In the face of four amendments on the table from the Island Nations, India, the EU and North America, objections to forming an HFC contact group to begin negotiating an amendment were finally dropped.
US secretary of state John Kerry, in a US party of more than 20 led by Environmental Protection Agency administrator Gina McCarthy, hailed the negotiations as a major accomplishment that shows “that the world is ready for a new chapter in the fight against climate change.”
Pleased with the progress made, Stephen Yurek, president and CEO of the US Air Conditioning, Heating, and Refrigeration Institute (AHRI), said “AHRI’s member companies – including refrigerant producers and original equipment manufacturers – have proactively been researching potential alternative refrigerants to ensure that the world’s air conditioning and refrigeration equipment manufacturers will have access to appropriate refrigerants. AHRI, US government agencies, and energy efficiency advocacy groups have all worked diligently for many years to ensure a phase-down of these chemicals. This collaboration is an excellent example of what can be accomplished when all parties work together in good faith to achieve a common goal.”
EPEE director general Andrea Voigt described the agreement as a major milestone on the road to addressing global HFC emissions. “2016 will be an exciting year to see how technical and financial challenges will be addressed during negotiations on a global phase-down of HFCs,” she said.
Clare Perry, climate campaign team leader of environmental group EIA, commented: “The Parties now need to roll their sleeves up, thrash out the details as early as possible and remind us why the Montreal Protocol is often referred to as the world’s most successful environmental treaty.”

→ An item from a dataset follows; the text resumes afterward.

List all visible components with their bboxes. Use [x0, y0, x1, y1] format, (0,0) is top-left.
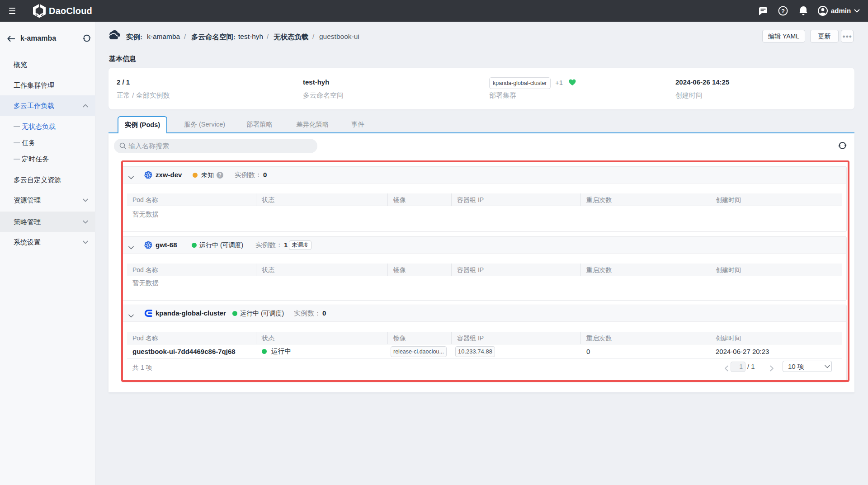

Writing on the US Natural Resource Defence Council, the NRDC’s director, climate & clean air program, David Doniger says “While many details remain to be worked out, the general outline of solutions is not new. It follows the Montreal Protocol’s proven formula for success: Both developed and developing countries would agree to limit HFCs, with developing countries given more time and funding to cover transition costs.”
As with the phase-out of ozone-depleting substances, the parties would use the existing multilateral fund to administer transitional funding and the Technical and Economic Assessment Panel to asses the pace of technology development. Temporary exemptions would be allowed, if necessary, for example, to perfect alternatives for air conditioning in very hot climates.
“Not every problem has been solved,” writes David Doniger. “There is still a large gap between the parties on how long developing countries should have to freeze and reduce HFCs. The Indian proposal, for example, would impose no limits until 2031, while the other three proposals – from North America, the island states, and the European Union – envision HFC curbs beginning much sooner. India is also demanding more expansive funding assistance than has been provided in controlling prior chemicals, as well as broad concessions on patent rights.”